Obama wrong to tag whistleblower as a spy

    I admit I tend to give Barack Obama a little slack. Seeing a guy beset by absurd insult from the right and misguided flak from the left, makes you want  to cut him a break when he disappoints, whether on Guantanamo or tax deals. But the president is doing something for which I can find no excuse.   It should enrage anyone who believes in open government, privacy rights, and a free press. It is the prosecution of Thomas Drake. I confess that most of what I know about this whistleblower who faces trumped-up charges of spying comes from Jane Mayer’s article in this week’s New Yorker.  But Mayer is a very reliable reporter. In the 1990’s Tom Drake started to work for the vast, supersecretive National Security Agency.    According to Mayer, Drake was part of an effort called ThinThread. It was a data-mining program that could map the global avalanche of electronic communication each day in real time and pinpoint patterns that suggested security threats. ThinThread had a problem; it vacuumed up too much information on American citizens, in violation of the Constitution.
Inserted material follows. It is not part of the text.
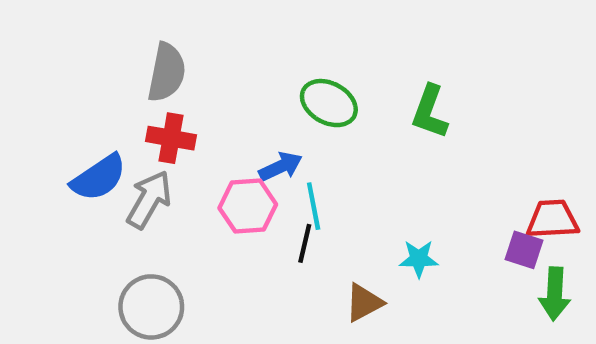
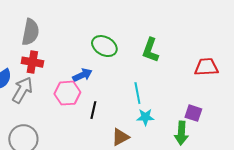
cyan line: (314, 206) -> (137, 93), moved
red trapezoid: (553, 219) -> (206, 67), moved
green arrow: (555, 294) -> (181, 133), moved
To his credit, ThinThread’s inventor revised it to screen out data on Americans.  But NSA’s director shelved it and green lighted another surveillance system, called Trailblazer. Trailblazer turned into a fiasco, wasting $1.2 billion.  After 9/11, the NSA revived a version of ThinThread to meet the Bush White House’s thirst for electronic surveillance. But it scrapped the privacy controls! As the New York Times later reported, this program spied relentlessly on unsuspecting citizens. The Bushies predictably went after the leakers who talked to the Times.  Drake had not, but he had talked about the Trailblazer mess to another paper. That was enough to get him charged with spying. Clearly, Drake he was angry at NSA. He may be stiff-necked, self-righteous, obsessive.  But he did not intentionally give classified data to the enemy. He gave embarrassing info about his bosses to a reporter. He’s no spy, but faces up to 35 years in prison if convicted.   If this case holds up, the Espionage Act becomes a club to intimidate whistleblowers and reporters. Obama proclaims his belief in transparent government.  Why he insists in the Drake case on doing the Bush Administration’s dirty work is beyond me.